総務省主催のモバイルビジネス研究会が、携帯販売手法の見直しなどを提言する最終報告書を発表しました。これまでは携帯電話端末を低価格で販売する代わりに、その値引き分が月々の通信料に上乗せされていました。報告書では2008年度よりこの商習慣を改め、端末価格の引き上げと割安な通信料プランの導入を促しています。増田総務相は「料金の透明性や公平性をより一層高めることが重要だ」としていますが、一方のキャリア側は、端末販売量の落ち込みと、それに伴う販売店の経営悪化を懸念しています。いま、利用者を含むモバイル業界に求められているのはどのような制度なのでしょうか。パネリストの皆さんのお考えを聞かせてください。
私はアメリカに住んでるので回答できる視点が限られますが、当地でも新規加入時にファミリープランを同時に申し込めば、二人目の携帯は0円で提供してもらえることがあります(選択肢は限られますが)。また、半年縛りも普通にあります。
それから、100ドルを超える携帯はほとんど売れないですね。そもそも店頭にあまりない。売れ筋のRazrも70ドルを切ってからガシガシ売れ出したという印象です。iPhoneを599ドルで買ってすぐ値下がって399ドルになったのを、ここ3ヶ月で体験した私としては、やっぱり高い端末って売れないんだなぁと。

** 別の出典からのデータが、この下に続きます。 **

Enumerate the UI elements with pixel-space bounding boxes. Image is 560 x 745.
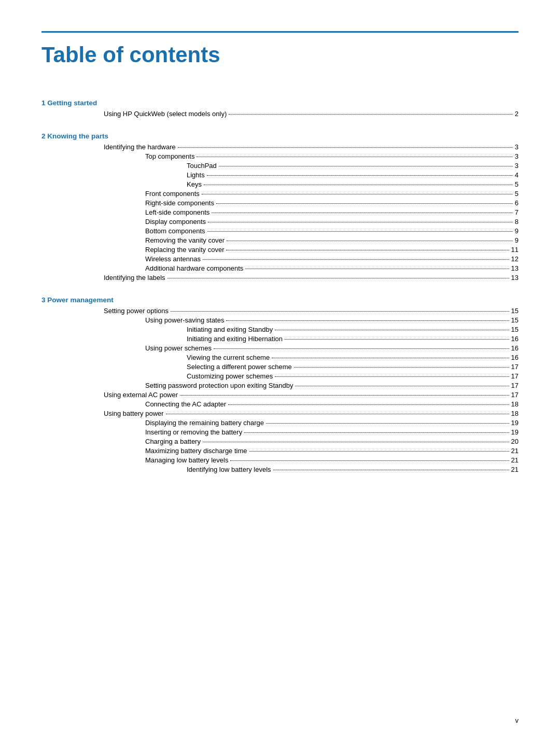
- toc-entry: Display components8: [41, 218, 519, 226]
- toc-entry: Removing the vanity cover9: [41, 236, 519, 244]
- toc-entry-page: 13: [511, 274, 519, 282]
- toc-entry: Additional hardware components13: [41, 264, 519, 272]
- toc-entry-page: 16: [511, 335, 519, 343]
- toc-entry: Selecting a different power scheme17: [41, 363, 519, 371]
- toc-entry: Right-side components6: [41, 199, 519, 207]
- toc-entry-dots: [230, 460, 509, 461]
- toc-entry: Keys5: [41, 180, 519, 188]
- toc-entry-dots: [207, 175, 513, 176]
- toc-entry-dots: [227, 241, 513, 241]
- toc-entry: Wireless antennas12: [41, 255, 519, 263]
- toc-entry-page: 17: [511, 363, 519, 371]
- toc-entry-dots: [226, 250, 509, 250]
- toc-entry-page: 4: [515, 171, 519, 179]
- toc-entry-page: 18: [511, 410, 519, 417]
- toc-entry-text: Using battery power: [104, 410, 164, 417]
- toc-entry-page: 12: [511, 255, 519, 263]
- toc-entry-dots: [273, 470, 509, 470]
- toc-entry-dots: [219, 166, 513, 166]
- toc-entry-page: 8: [515, 218, 519, 226]
- toc-entry-page: 5: [515, 190, 519, 198]
- toc-entry-dots: [171, 311, 509, 312]
- toc-entry-dots: [167, 278, 509, 278]
- toc-entry-dots: [245, 269, 509, 269]
- toc-entry-dots: [202, 194, 513, 194]
- toc-entry-dots: [203, 442, 509, 442]
- toc-entry-text: Customizing power schemes: [187, 372, 273, 380]
- toc-entry-page: 17: [511, 391, 519, 399]
- toc-entry: Bottom components9: [41, 227, 519, 235]
- toc-entry-dots: [212, 213, 512, 213]
- toc-entry-text: Top components: [145, 152, 194, 160]
- toc-entry: Maximizing battery discharge time21: [41, 447, 519, 455]
- toc-entry-dots: [285, 339, 509, 340]
- toc-entry: Initiating and exiting Standby15: [41, 326, 519, 333]
- toc-entry-page: 15: [511, 307, 519, 315]
- toc-entry-text: Initiating and exiting Hibernation: [187, 335, 283, 343]
- toc-entry-dots: [244, 432, 509, 433]
- toc-entry-page: 7: [515, 208, 519, 216]
- footer-page-number: v: [515, 716, 519, 724]
- toc-entry-page: 3: [515, 152, 519, 160]
- toc-entry-dots: [294, 367, 509, 368]
- toc-entry-dots: [228, 404, 509, 405]
- toc-entry-text: Setting power options: [104, 307, 169, 315]
- toc-entry: Identifying the labels13: [41, 274, 519, 282]
- toc-entry-text: Identifying the hardware: [104, 143, 176, 151]
- toc-entry-dots: [295, 386, 509, 386]
- toc-entry-text: Removing the vanity cover: [145, 236, 225, 244]
- toc-entry-dots: [275, 330, 509, 330]
- page-title: Table of contents: [41, 42, 519, 68]
- toc-entry-page: 20: [511, 438, 519, 445]
- toc-entry-dots: [208, 222, 513, 222]
- toc-entry-text: Viewing the current scheme: [187, 354, 270, 361]
- toc-entry: Inserting or removing the battery19: [41, 428, 519, 436]
- chapter-3: 3 Power managementSetting power options1…: [41, 296, 519, 473]
- toc-entry-page: 17: [511, 372, 519, 380]
- toc-entry-page: 9: [515, 227, 519, 235]
- toc-entry-text: Displaying the remaining battery charge: [145, 419, 264, 427]
- toc-entry-dots: [166, 414, 509, 414]
- toc-entry-page: 3: [515, 143, 519, 151]
- toc-entry: Managing low battery levels21: [41, 456, 519, 464]
- toc-entry-page: 17: [511, 382, 519, 389]
- toc-entry: Using external AC power17: [41, 391, 519, 399]
- toc-entry-dots: [204, 185, 513, 185]
- chapter-2: 2 Knowing the partsIdentifying the hardw…: [41, 132, 519, 282]
- toc-entry-dots: [216, 203, 513, 204]
- toc-entry-text: Inserting or removing the battery: [145, 428, 242, 436]
- toc-entry-text: Managing low battery levels: [145, 456, 228, 464]
- toc-entry-page: 18: [511, 400, 519, 408]
- chapter-1: 1 Getting startedUsing HP QuickWeb (sele…: [41, 99, 519, 118]
- toc-entry-page: 5: [515, 180, 519, 188]
- toc-entry: Front components5: [41, 190, 519, 198]
- toc-entry: Identifying the hardware3: [41, 143, 519, 151]
- toc-entry-text: Replacing the vanity cover: [145, 246, 224, 254]
- toc-entry: Identifying low battery levels21: [41, 466, 519, 473]
- toc-entry-text: Left-side components: [145, 208, 209, 216]
- toc-entry-text: Connecting the AC adapter: [145, 400, 226, 408]
- toc-entry: Initiating and exiting Hibernation16: [41, 335, 519, 343]
- toc-entry-page: 16: [511, 354, 519, 361]
- toc-entry: Top components3: [41, 152, 519, 160]
- title-section: Table of contents: [41, 31, 519, 68]
- toc-entry: Using power-saving states15: [41, 316, 519, 324]
- toc-entry-dots: [197, 157, 512, 157]
- toc-entry: Customizing power schemes17: [41, 372, 519, 380]
- toc-entry-page: 15: [511, 316, 519, 324]
- toc-entry-dots: [226, 320, 509, 321]
- toc-entry: Using battery power18: [41, 410, 519, 417]
- toc-entry-dots: [249, 451, 509, 452]
- toc-entry-dots: [207, 231, 513, 232]
- toc-entry: Left-side components7: [41, 208, 519, 216]
- toc-entry: Charging a battery20: [41, 438, 519, 445]
- toc-entry-page: 15: [511, 326, 519, 333]
- toc-entry-text: Using HP QuickWeb (select models only): [104, 110, 227, 118]
- toc-entry-page: 16: [511, 344, 519, 352]
- toc-entry: Lights4: [41, 171, 519, 179]
- toc-entry-dots: [229, 114, 513, 115]
- toc-entry-dots: [272, 358, 509, 358]
- toc-entry-text: Initiating and exiting Standby: [187, 326, 273, 333]
- toc-entry-page: 19: [511, 428, 519, 436]
- toc-entry: Connecting the AC adapter18: [41, 400, 519, 408]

などなど、もろもろの経験を踏まえて、「問題はそこじゃないだろ」とは思います。
# 私はものづくりをする人間なので、端末メーカーの創意工夫(ビジネスモデルも含めて)がキャリアによって押さえつけられていることがもっと根の深い問題だと思っていますが、そこはそれ、別の話。
また、官の意志決定は大企業であるキャリア以上に遅いので、今ある問題に対する対症療法でしかない政策は、予想もつかない未来の変化に対してはむしろ負債として機能するという面にも目を向けるべきでしょう。
ベンチャーは失敗すれば潰れるので自浄作用が綺麗に働きますが、官の意志決定は間違っていたときの社会的ダメージが大きすぎるのです。
固定化されたキャリアの権益、変わらないビジネスモデル、そういうにイライラする気持ちはわかりますが、今後20年スパンで見れば絶対に壊れ、良くなっていきます。
そしてそのために必要なアクションは、金の流れをちょちょいといじるような枝葉末節なことではないと思います。こういうのはビジネス上のタクティクスの話であり、辛抱強く民間のダイナミクスに任せるのが官の持つべき視野ではないでしょうか。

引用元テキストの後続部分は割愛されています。